# Two sisters



## R Whiteman (Jan 15, 2011)

These two young ladies are starting a new phase in their driving careers. This is the first day as a pair. I hope they continue to enjoy their new roles. As for Dorothy and I… we are still smiling.







I have had this wagon for or a number of years and I thought it was about time to do something more than look at it. Both of these horses have been driving as singles for over a year. We contacted and arranged for lessons from a very knowledgeable trainer with extensive experience with driving pairs. This proved to be invaluable, as she was able to provide both direct and indirect support to insure that the two girls got off to a good start.

Ron


----------



## Crabby-Chicken (Jan 15, 2011)

That is awesome! What arena is that,,,NICE! Congrats on getting started with this!


----------



## Marsha Cassada (Jan 15, 2011)

Girls and wagon--what a beautiful set up! Looking forward to hearing more about their progress!


----------



## lucky seven (Jan 15, 2011)

What a nice picture! Hope to be able to do the same in the future, Haven't driven one mini but already looking forward to 2 at a time.. Enjoy!


----------



## leeapachemoon (Jan 15, 2011)

Beautiful!

 

I am waiting for my perfect pair to come along.


----------



## ClickMini (Jan 15, 2011)

Very cool! Will you be competing them this year? I MIGHT compete my little pair in training.
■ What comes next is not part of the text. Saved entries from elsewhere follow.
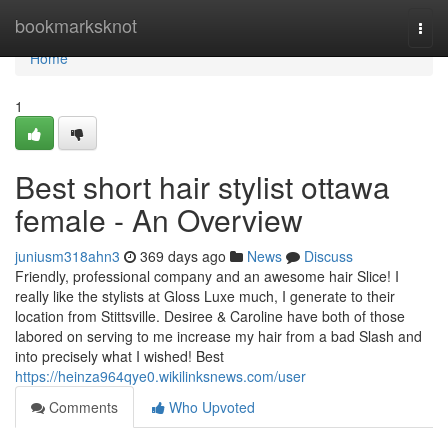
Home
bookmarksknot
Togg
navi
Home
1
Best short hair stylist ottawa
female - An Overview
juniusm318ahn3
369 days ago
News
Discuss
Friendly, professional company and an awesome hair Slice! I
really like the stylists at Gloss Luxe much, I generate to their
location from Stittsville. Desiree & Caroline have both of those
labored on serving to me increase my hair from a bad Slash and
into precisely what I wished! Best
https://heinza964qye0.wikilinksnews.com/user
Comments
Who Upvoted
It will be either them or my newest single, Sensation, who will also be in training level.


----------



## jleonard (Jan 15, 2011)

What fun! They look wonderful



My secret dream is to buy my Welsh filly's full sister that will be born in the spring to create a pair. Of course her breeder sold her dam, so it probably won't happen, but I'll keep dreaming (and nagging the new owner



)!

Please update us on your pair's progress when you can!


----------



## RhineStone (Jan 15, 2011)

That's pretty cool, Ron & Dorothy!



jleonard said:


> My secret dream is to buy my Welsh filly's full sister that will be born in the spring to create a pair. Of course her breeder sold her dam, so it probably won't happen, but I'll keep dreaming (and nagging the new owner
> 
> 
> 
> )!


There is nothing that says you have to own both the horses to make a pair. Maybe the new owner would be up for some fun one day!

Myrna


----------



## hobbyhorse23 (Jan 16, 2011)

Wow guys, congratulations! It's so exciting to see new pairs and tandems popping up locally. That's Breezy Bandita and...? They look great with that wagon! Can't wait to see more pictures.



Crabby-Chicken said:


> That is awesome! What arena is that,,,NICE!


That's Happ's! Which means the trainer in question is most likely Terri Jones.



Good choice!

Leia


----------



## R Whiteman (Jan 16, 2011)

hobbyhorse23 said:


> That's Breezy Bandita and...?
> 
> That's Breezy and her half sister, TKO (by Put Up Your Dukes). Tiko and Kody share a date with Dr. Affedt...Remember?
> 
> Dorothy


----------



## hobbyhorse23 (Jan 16, 2011)

R Whiteman said:


> That's Breezy and her half sister, TKO (by Put Up Your Dukes). Tiko and Kody share a date with Dr. Affedt...Remember?


I do! I thought it might be her but remember you weren't sure she had the temperament for driving. Okay, and I also couldn't remember her name.



Nice to see her in harness!

Leia


----------



## gimp (Jan 19, 2011)

Tiko and Breezy's mother asked me, to ask you, to tell her fillies how proud she is.


----------



## Knottymare (Jan 28, 2011)

Cute team! I hope you'll post some videos


----------



## Knottymare (Feb 1, 2011)

I'm excited to see so many people in my state driving minis! I can't wait to get started!


----------



## Shortpig (Feb 7, 2011)

I don't know how I missed this. They look so great together. You will have so much fun with them. I look forward to seeing you driving them in person in the future.


----------